Saved entries:
[Start of Attachment]
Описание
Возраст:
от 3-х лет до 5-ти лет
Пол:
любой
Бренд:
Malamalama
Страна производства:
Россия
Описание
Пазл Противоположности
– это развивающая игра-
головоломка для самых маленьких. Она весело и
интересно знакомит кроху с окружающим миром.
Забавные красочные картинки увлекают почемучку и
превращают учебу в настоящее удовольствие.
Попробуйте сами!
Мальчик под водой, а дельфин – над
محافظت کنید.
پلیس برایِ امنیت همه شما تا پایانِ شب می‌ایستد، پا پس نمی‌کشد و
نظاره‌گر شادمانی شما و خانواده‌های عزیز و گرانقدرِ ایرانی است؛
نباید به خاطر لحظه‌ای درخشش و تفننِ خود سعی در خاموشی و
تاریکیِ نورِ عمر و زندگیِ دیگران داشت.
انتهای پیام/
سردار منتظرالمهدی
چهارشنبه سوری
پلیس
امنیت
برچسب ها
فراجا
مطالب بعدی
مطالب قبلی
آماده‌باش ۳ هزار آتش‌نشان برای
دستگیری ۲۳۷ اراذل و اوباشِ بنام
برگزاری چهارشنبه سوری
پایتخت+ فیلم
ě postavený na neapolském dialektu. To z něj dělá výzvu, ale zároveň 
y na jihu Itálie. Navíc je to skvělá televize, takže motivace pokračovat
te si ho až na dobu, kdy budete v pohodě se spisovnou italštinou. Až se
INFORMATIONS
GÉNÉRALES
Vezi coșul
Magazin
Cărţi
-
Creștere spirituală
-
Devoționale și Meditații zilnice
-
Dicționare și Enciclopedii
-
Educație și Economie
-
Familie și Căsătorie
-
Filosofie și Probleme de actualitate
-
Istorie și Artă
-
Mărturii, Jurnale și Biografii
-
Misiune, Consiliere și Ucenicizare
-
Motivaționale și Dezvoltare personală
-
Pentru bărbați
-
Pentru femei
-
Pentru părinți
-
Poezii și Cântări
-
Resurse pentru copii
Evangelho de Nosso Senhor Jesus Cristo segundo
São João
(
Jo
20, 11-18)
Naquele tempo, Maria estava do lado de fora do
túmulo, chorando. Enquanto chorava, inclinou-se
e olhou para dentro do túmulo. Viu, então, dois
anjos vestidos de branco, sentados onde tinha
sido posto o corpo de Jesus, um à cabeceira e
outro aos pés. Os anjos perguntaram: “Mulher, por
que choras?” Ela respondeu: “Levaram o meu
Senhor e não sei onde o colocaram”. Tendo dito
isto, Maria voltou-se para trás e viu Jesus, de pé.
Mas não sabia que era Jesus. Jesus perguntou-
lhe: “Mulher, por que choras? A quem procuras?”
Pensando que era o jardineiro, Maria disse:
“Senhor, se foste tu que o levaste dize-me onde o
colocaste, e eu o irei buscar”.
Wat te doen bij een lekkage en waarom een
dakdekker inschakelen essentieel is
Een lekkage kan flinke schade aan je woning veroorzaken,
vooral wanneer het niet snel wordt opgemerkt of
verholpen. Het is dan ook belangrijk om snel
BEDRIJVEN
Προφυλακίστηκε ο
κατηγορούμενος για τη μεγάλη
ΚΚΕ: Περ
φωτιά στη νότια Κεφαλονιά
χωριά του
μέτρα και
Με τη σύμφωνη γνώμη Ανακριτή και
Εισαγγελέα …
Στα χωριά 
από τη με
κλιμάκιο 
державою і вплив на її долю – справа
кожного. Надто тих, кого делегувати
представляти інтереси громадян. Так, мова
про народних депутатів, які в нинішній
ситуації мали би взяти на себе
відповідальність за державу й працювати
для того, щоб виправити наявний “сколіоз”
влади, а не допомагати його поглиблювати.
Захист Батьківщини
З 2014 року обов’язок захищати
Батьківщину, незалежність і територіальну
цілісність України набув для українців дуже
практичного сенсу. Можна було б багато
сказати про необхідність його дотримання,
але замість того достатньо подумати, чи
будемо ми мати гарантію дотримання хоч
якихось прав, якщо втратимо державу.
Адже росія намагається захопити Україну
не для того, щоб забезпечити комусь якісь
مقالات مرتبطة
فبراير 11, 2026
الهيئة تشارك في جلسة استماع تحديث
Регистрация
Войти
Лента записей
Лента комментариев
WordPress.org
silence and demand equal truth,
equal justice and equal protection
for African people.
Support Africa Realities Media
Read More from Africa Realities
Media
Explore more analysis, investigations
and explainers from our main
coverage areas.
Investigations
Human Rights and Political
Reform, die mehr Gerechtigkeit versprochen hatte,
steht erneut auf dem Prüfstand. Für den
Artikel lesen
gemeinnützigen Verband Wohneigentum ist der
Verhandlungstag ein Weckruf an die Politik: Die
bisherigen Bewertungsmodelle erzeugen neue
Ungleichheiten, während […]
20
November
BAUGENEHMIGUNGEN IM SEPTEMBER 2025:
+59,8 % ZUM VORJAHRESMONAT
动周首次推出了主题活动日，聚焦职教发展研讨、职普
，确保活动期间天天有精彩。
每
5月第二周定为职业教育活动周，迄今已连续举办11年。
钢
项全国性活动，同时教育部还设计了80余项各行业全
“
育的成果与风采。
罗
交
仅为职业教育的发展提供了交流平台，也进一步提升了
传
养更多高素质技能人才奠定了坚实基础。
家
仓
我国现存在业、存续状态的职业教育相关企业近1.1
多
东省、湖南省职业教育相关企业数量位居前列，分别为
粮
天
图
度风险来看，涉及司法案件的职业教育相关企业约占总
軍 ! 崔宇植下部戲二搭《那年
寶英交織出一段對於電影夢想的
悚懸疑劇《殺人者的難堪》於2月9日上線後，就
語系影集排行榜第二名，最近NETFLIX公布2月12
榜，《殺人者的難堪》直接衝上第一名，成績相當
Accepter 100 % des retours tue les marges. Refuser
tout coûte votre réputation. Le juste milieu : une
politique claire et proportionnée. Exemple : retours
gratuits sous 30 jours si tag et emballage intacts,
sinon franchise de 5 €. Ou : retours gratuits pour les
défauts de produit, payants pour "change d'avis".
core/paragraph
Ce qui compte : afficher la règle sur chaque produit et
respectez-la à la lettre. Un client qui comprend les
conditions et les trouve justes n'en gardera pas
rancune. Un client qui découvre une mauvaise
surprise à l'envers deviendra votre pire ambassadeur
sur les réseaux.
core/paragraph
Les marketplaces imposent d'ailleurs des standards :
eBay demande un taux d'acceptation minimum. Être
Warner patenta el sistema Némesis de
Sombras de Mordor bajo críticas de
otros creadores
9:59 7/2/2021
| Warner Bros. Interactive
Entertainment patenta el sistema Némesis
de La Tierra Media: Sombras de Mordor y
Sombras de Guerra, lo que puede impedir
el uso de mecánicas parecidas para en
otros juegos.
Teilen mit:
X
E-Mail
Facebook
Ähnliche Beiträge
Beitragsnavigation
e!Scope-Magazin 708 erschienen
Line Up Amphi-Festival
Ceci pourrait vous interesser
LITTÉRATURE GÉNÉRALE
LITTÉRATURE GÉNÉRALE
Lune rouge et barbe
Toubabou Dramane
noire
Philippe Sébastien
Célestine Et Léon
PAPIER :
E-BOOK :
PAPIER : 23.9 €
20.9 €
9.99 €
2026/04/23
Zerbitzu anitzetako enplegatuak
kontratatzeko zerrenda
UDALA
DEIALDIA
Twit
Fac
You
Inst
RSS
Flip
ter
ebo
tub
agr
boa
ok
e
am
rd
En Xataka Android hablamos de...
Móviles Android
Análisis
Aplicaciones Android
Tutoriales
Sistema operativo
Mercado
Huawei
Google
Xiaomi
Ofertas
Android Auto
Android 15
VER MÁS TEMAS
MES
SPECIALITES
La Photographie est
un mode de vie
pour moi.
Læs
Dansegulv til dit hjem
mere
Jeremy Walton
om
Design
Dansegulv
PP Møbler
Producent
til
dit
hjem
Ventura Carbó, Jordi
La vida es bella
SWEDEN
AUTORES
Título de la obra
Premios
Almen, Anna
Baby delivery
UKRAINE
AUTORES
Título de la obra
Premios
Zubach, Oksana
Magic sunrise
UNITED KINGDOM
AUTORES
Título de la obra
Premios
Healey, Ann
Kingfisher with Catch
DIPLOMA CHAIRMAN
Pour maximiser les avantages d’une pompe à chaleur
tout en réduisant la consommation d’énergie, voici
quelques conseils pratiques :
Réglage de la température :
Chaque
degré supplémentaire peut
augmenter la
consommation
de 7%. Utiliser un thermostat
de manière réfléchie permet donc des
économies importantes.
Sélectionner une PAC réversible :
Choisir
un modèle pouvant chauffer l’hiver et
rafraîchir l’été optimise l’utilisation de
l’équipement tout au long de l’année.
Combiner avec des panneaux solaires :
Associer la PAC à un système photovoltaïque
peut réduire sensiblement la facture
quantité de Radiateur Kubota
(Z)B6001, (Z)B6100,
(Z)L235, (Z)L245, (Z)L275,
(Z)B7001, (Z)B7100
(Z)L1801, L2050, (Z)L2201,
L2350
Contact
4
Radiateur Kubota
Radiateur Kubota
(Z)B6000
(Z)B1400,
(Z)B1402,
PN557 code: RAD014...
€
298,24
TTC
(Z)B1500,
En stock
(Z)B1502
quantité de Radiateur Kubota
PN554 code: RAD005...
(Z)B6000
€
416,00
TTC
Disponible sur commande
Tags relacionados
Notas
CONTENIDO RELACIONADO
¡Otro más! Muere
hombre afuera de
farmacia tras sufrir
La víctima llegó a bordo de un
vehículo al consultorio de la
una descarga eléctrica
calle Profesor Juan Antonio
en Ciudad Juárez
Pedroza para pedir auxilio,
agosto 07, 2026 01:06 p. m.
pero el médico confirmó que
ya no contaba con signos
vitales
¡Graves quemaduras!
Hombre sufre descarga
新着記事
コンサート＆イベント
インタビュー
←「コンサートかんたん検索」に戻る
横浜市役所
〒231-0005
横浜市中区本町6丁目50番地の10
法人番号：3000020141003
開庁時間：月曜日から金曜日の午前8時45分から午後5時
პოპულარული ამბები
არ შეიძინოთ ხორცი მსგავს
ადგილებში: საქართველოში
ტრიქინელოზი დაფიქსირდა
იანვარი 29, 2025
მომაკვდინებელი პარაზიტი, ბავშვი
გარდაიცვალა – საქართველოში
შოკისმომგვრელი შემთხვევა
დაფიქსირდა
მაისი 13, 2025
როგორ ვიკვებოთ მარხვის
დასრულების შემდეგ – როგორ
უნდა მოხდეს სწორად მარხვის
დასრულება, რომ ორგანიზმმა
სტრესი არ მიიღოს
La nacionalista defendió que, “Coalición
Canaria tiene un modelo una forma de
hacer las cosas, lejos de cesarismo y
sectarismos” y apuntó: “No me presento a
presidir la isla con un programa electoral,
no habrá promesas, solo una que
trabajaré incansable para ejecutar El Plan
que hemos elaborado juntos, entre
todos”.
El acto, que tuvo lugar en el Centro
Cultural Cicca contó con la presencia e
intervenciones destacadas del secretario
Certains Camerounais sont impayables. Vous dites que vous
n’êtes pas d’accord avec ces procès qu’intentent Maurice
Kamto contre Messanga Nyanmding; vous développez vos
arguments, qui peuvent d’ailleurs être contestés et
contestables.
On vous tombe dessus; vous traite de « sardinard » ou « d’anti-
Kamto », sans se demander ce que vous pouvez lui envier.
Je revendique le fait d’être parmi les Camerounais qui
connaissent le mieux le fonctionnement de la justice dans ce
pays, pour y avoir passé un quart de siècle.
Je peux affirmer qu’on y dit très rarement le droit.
[End of Attachment]
[Work to be completed]: Among the records above, a stretch begins at the line containing "La Photographie est" and ends at the line containing "una descarga eléctrica". Restate that stretch word for word, and nothing else.

[Task response]:
La Photographie est
un mode de vie
pour moi.
Læs
Dansegulv til dit hjem
mere
Jeremy Walton
om
Design
Dansegulv
PP Møbler
Producent
til
dit
hjem
Ventura Carbó, Jordi
La vida es bella
SWEDEN
AUTORES
Título de la obra
Premios
Almen, Anna
Baby delivery
UKRAINE
AUTORES
Título de la obra
Premios
Zubach, Oksana
Magic sunrise
UNITED KINGDOM
AUTORES
Título de la obra
Premios
Healey, Ann
Kingfisher with Catch
DIPLOMA CHAIRMAN
Pour maximiser les avantages d’une pompe à chaleur
tout en réduisant la consommation d’énergie, voici
quelques conseils pratiques :
Réglage de la température :
Chaque
degré supplémentaire peut
augmenter la
consommation
de 7%. Utiliser un thermostat
de manière réfléchie permet donc des
économies importantes.
Sélectionner une PAC réversible :
Choisir
un modèle pouvant chauffer l’hiver et
rafraîchir l’été optimise l’utilisation de
l’équipement tout au long de l’année.
Combiner avec des panneaux solaires :
Associer la PAC à un système photovoltaïque
peut réduire sensiblement la facture
quantité de Radiateur Kubota
(Z)B6001, (Z)B6100,
(Z)L235, (Z)L245, (Z)L275,
(Z)B7001, (Z)B7100
(Z)L1801, L2050, (Z)L2201,
L2350
Contact
4
Radiateur Kubota
Radiateur Kubota
(Z)B6000
(Z)B1400,
(Z)B1402,
PN557 code: RAD014...
€
298,24
TTC
(Z)B1500,
En stock
(Z)B1502
quantité de Radiateur Kubota
PN554 code: RAD005...
(Z)B6000
€
416,00
TTC
Disponible sur commande
Tags relacionados
Notas
CONTENIDO RELACIONADO
¡Otro más! Muere
hombre afuera de
farmacia tras sufrir
La víctima llegó a bordo de un
vehículo al consultorio de la
una descarga eléctrica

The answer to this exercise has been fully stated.